Arkansas State University is participating in a history research project on the “braceros” guest-worker program that brought Mexican laborers to the United States to address a labor shortage, beginning in World War II.
“This was a time of significant economic and social transformation in eastern Arkansas,”’ says Brady Banta, associate director of the university’s heritage studies program. “`Documenting the bracero program provides an opportunity to explore these changes at a personal level.”
Researchers hope to do at least 25 interviews and collect archival materials on how the braceros contributed to life in the state. They want to collect period hand tools, clothing, photographs, identification cards, letters and other documents.
The work will become part of the Bracero History Archive, a project of the Center for History and New Media, George Mason University, the Smithsonian National Museum of American History, Brown University, and the Institute of Oral History at the University of Texas at El Paso.
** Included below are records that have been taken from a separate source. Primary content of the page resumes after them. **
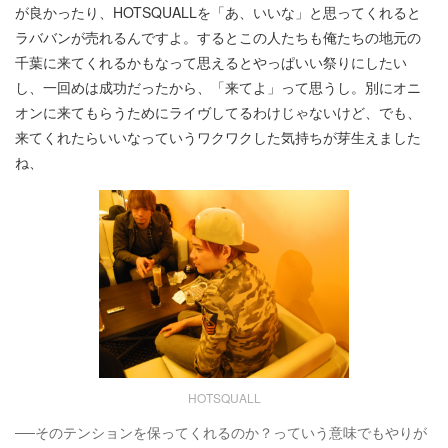
が良かったり、HOTSQUALLを「あ、いいな」と思ってくれると
ラババンが売れるんですよ。するとこの人たちも俺たちの地元の
千葉に来てくれるかもなって思えるとやっぱいい祭りにしたい
し、一回めは成功だったから、「来てよ」って思うし。別にオニ
オンに来てもらうためにライヴしてるわけじゃないけど、でも、
来てくれたらいいなっていうワクワクした気持ちが芽生えました
ね、
HOTSQUALL
──そのテンションを保ってくれるのか？っていう意味でもやりが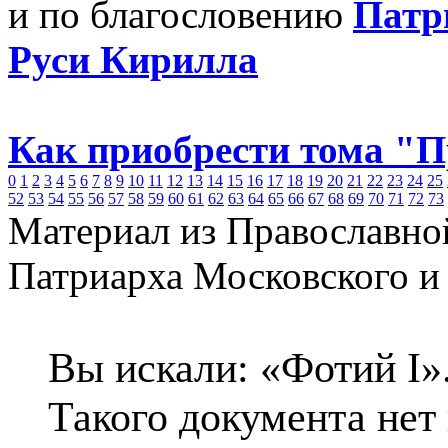
и по благословению
Патр
Руси Кирилла
Как приобрести тома "
0
1
2
3
4
5
6
7
8
9
10
11
12
13
14
15
16
17
18
19
20
21
22
23
24
25
52
53
54
55
56
57
58
59
60
61
62
63
64
65
66
67
68
69
70
71
72
73
Материал из Православно
Патриарха Московского и
Вы искали: «Фотий I»
Такого документа нет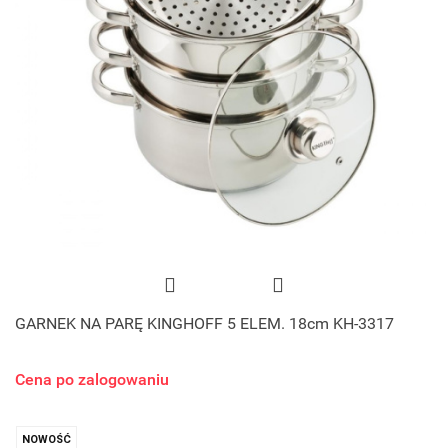
GARNEK NA PARĘ KINGHOFF 5 ELEM. 18cm KH-3317
Cena po zalogowaniu
NOWOŚĆ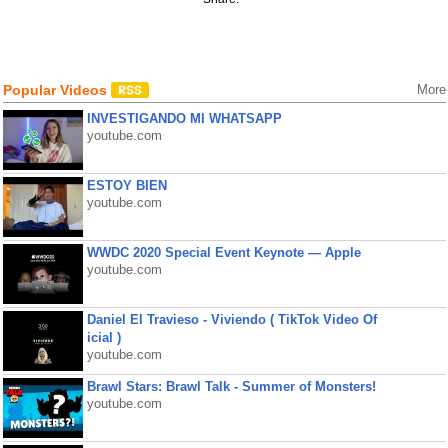
Popular Videos
More
INVESTIGANDO MI WHATSAPP
youtube.com
ESTOY BIEN
youtube.com
WWDC 2020 Special Event Keynote — Apple
youtube.com
Daniel El Travieso - Viviendo ( TikTok Video Of
icial )
youtube.com
Brawl Stars: Brawl Talk - Summer of Monsters!
youtube.com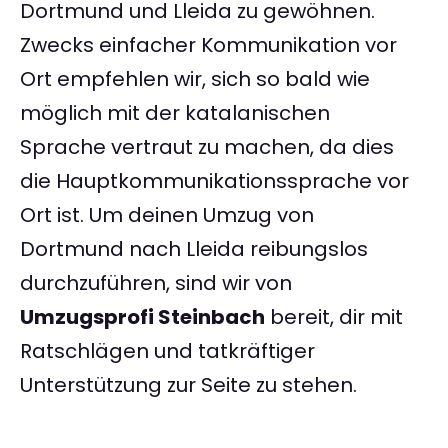
Dortmund und Lleida zu gewöhnen.
Zwecks einfacher Kommunikation vor
Ort empfehlen wir, sich so bald wie
möglich mit der katalanischen
Sprache vertraut zu machen, da dies
die Hauptkommunikationssprache vor
Ort ist. Um deinen Umzug von
Dortmund nach Lleida reibungslos
durchzuführen, sind wir von
Umzugsprofi Steinbach
bereit, dir mit
Ratschlägen und tatkräftiger
Unterstützung zur Seite zu stehen.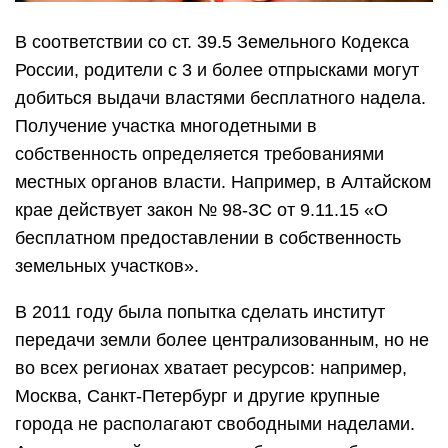
В соответствии со ст. 39.5 Земельного Кодекса
России, родители с 3 и более отпрысками могут
добиться выдачи властями бесплатного надела.
Получение участка многодетными в
собственность определяется требованиями
местных органов власти. Например, в Алтайском
крае действует закон № 98-ЗС от 9.11.15 «О
бесплатном предоставлении в собственность
земельных участков».
В 2011 году была попытка сделать институт
передачи земли более централизованным, но не
во всех регионах хватает ресурсов: например,
Москва, Санкт-Петербург и другие крупные
города не располагают свободными наделами.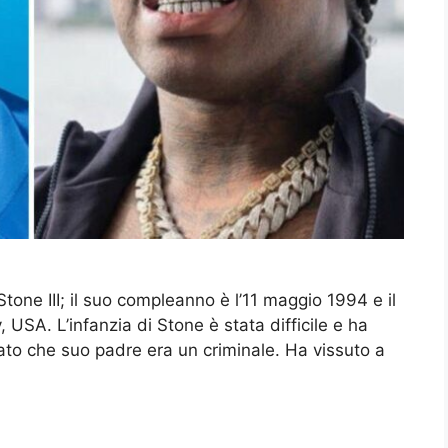
one III; il suo compleanno è l’11 maggio 1994 e il
, USA. L’infanzia di Stone è stata difficile e ha
 dato che suo padre era un criminale. Ha vissuto a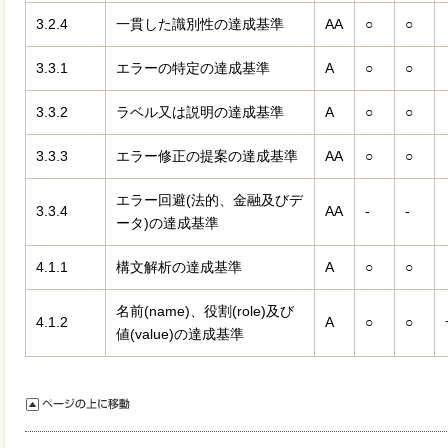
3.2.4
一貫した識別性の達成基準
AA
○
○
3.3.1
エラーの特定の達成基準
A
○
○
3.3.2
ラベル又は説明の達成基準
A
○
○
3.3.3
エラー修正の提案の達成基準
AA
○
○
エラー回避(法的、金融及びデ
3.3.4
AA
-
-
ータ)の達成基準
4.1.1
構文解析の達成基準
A
○
○
名前(name)、役割(role)及び
4.1.2
A
○
○
値(value)の達成基準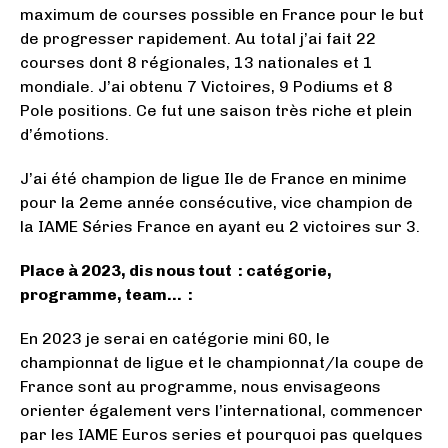
maximum de courses possible en France pour le but
de progresser rapidement. Au total j’ai fait 22
courses dont 8 régionales, 13 nationales et 1
mondiale. J’ai obtenu 7 Victoires, 9 Podiums et 8
Pole positions. Ce fut une saison très riche et plein
d’émotions.
J’ai été champion de ligue Ile de France en minime
pour la 2eme année consécutive, vice champion de
la IAME Séries France en ayant eu 2 victoires sur 3.
Place à 2023, dis nous tout : catégorie,
programme, team… :
En 2023 je serai en catégorie mini 60, le
championnat de ligue et le championnat/la coupe de
France sont au programme, nous envisageons
orienter également vers l’international, commencer
par les IAME Euros series et pourquoi pas quelques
Few, if any, former braceros still live in the Mississippi River Delta in Arkansas. ASU researchers hope to talk to former tenant farmers who hired the workers and to other laborers who worked alongside the Mexicans. They also plan to talk to merchants, business people, doctors, and others who provided services to them. Most of the interviews will be conducted in September.
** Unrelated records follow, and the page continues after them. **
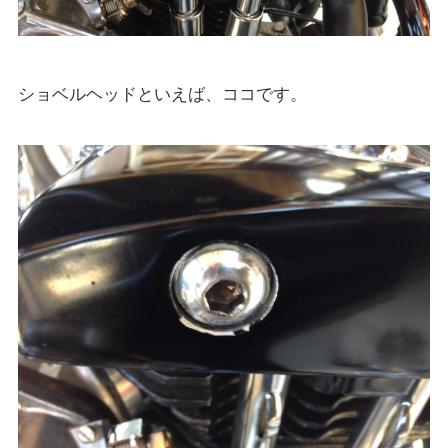
ショベルヘッドといえば、ココです。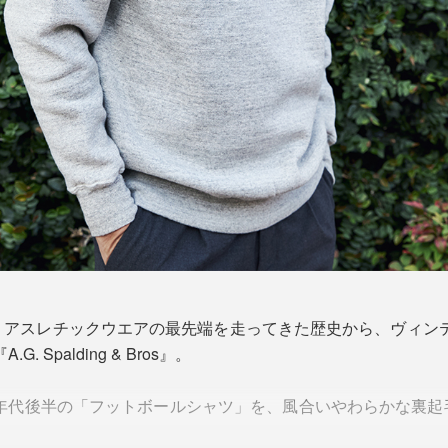
、アスレチックウエアの最先端を走ってきた歴史から、ヴィンテ
 Spalding & Bros』。
0年代後半の「フットボールシャツ」を、風合いやわらかな裏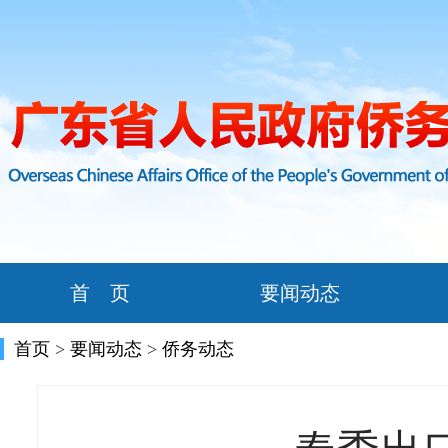
首 页
要闻动态
首页
>
要闻动态
>
侨务动态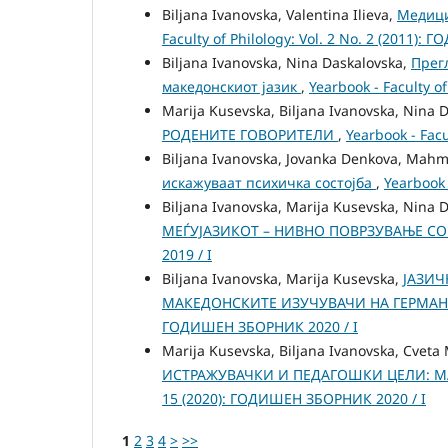
Biljana Ivanovska, Valentina Ilieva,
Медици
Faculty of Philology: Vol. 2 No. 2 (2011
Biljana Ivanovska, Nina Daskalovska,
Прег
македонскиот јазик
,
Yearbook - Faculty 
Marija Kusevska, Biljana Ivanovska, Nina 
РОДЕНИТЕ ГОВОРИТЕЛИ
,
Yearbook - Fac
Biljana Ivanovska, Jovanka Denkova, Mahm
искажуваат психичка состојба
,
Yearbook 
Biljana Ivanovska, Marija Kusevska, Nina 
МЕЃУЈАЗИКОТ – НИВНО ПОВРЗУВАЊЕ СО
2019 / I
Biljana Ivanovska, Marija Kusevska,
ЈАЗИЧ
МАКЕДОНСКИТЕ ИЗУЧУВАЧИ НА ГЕРМАН
ГОДИШЕН ЗБОРНИК 2020 / I
Marija Kusevska, Biljana Ivanovska, Cveta
ИСТРАЖУВАЧКИ И ПЕДАГОШКИ ЦЕЛИ: М
15 (2020): ГОДИШЕН ЗБОРНИК 2020 / I
1
2
3
4
>
>>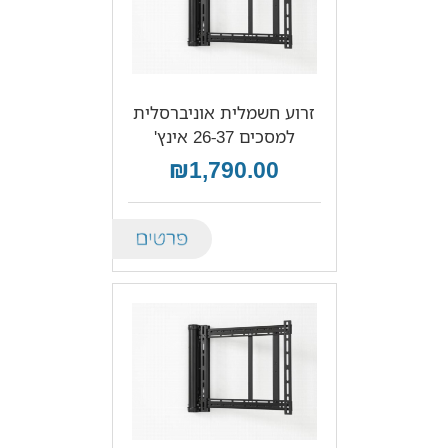
זרוע חשמלית אוניברסלית
למסכים 26-37 אינץ'
₪1,790.00
Details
In 1942, the United States and Mexico entered agreements to address the U.S. wartime labor shortage and allow Mexicans to work in the country legally as temporary, contracted labor, mostly in farming.
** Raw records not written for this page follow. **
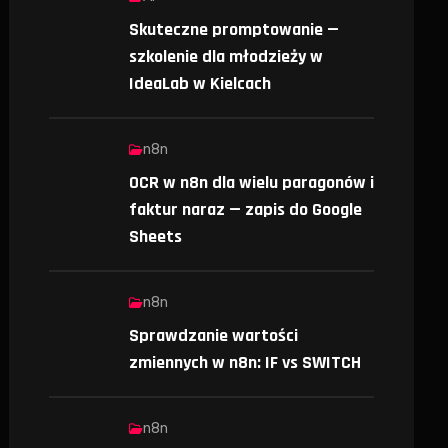
Skuteczne promptowanie —
szkolenie dla młodzieży w
IdeaLab w Kielcach
n8n
OCR w n8n dla wielu paragonów i
faktur naraz — zapis do Google
Sheets
n8n
Sprawdzanie wartości
zmiennych w n8n: IF vs SWITCH
n8n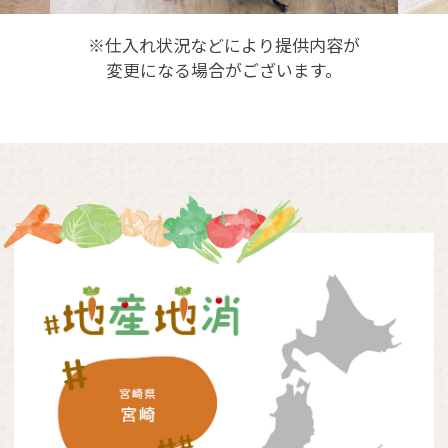
※仕入れ状況などにより提供内容が
変更になる場合がございます。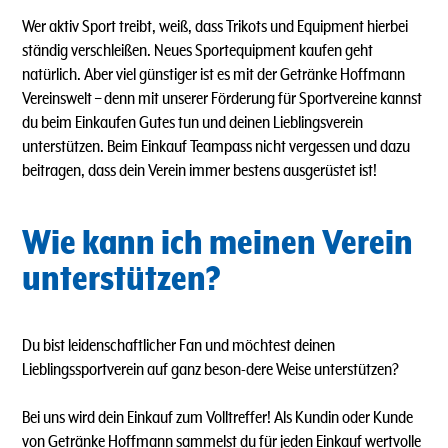
Wer aktiv Sport treibt, weiß, dass Trikots und Equipment hierbei
ständig verschleißen. Neues Sportequipment kaufen geht
natürlich. Aber viel günstiger ist es mit der Getränke Hoffmann
Vereinswelt – denn mit unserer Förderung für Sportvereine kannst
du beim Einkaufen Gutes tun und deinen Lieblingsverein
unterstützen. Beim Einkauf Teampass nicht vergessen und dazu
beitragen, dass dein Verein immer bestens ausgerüstet ist!
Wie kann ich meinen Verein
unterstützen?
Du bist leidenschaftlicher Fan und möchtest deinen
Lieblingssportverein auf ganz beson-dere Weise unterstützen?
Bei uns wird dein Einkauf zum Volltreffer! Als Kundin oder Kunde
von Getränke Hoffmann sammelst du für jeden Einkauf wertvolle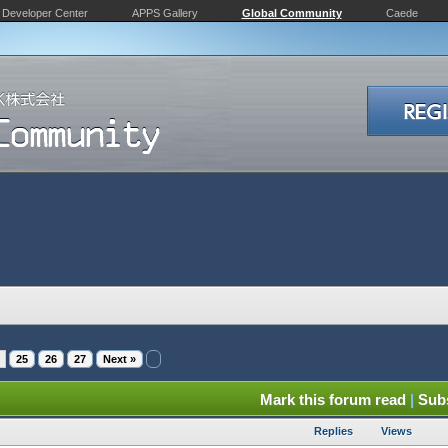
Developer Center
APPS Gallery
Global Community
Caede
25
26
27
Next »
Mark this forum read
|
Subs
Replies
Views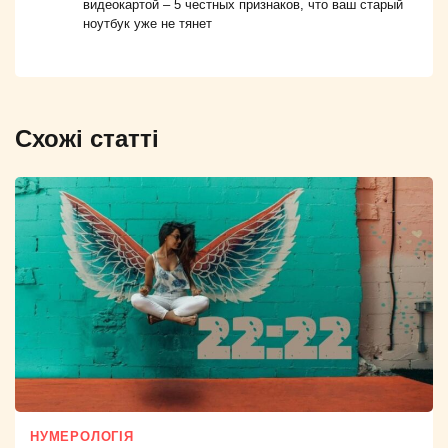
видеокартой – 5 честных признаков, что ваш старый
ноутбук уже не тянет
Схожі статті
НУМЕРОЛОГІЯ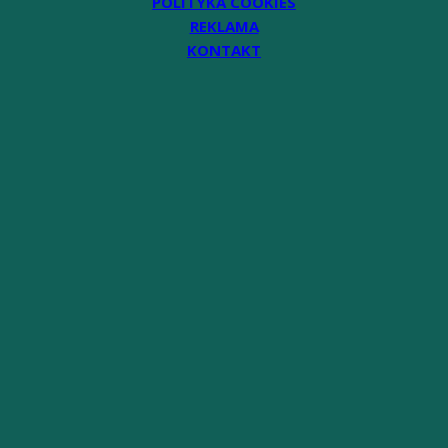
POLITYKA COOKIES
REKLAMA
KONTAKT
More than four million Mexican men entered the United States, initially in California and Texas. Eventually, the program reached the Mississippi River Delta. At its peak, the program provided a quarter of the cotton labor in the delta region in Arkansas. The number of braceros declined as mechanized cotton picking replaced workers in the 1960s.
ASU was chosen for the project partly because of its “Arkansas Delta in Transition” archive that includes oral histories related to the bracero program.
“These interviews sparked our interest in documenting the agricultural labor arrangements employed during the transition from sharecropping and tenant farming to the development of the mechanized and scientific agriculture that we see around us today,”’ Banta says.
For more information, log on to http://braceroarchive.org
According information on the website, it eventually will include sound files and interview transcripts from the project.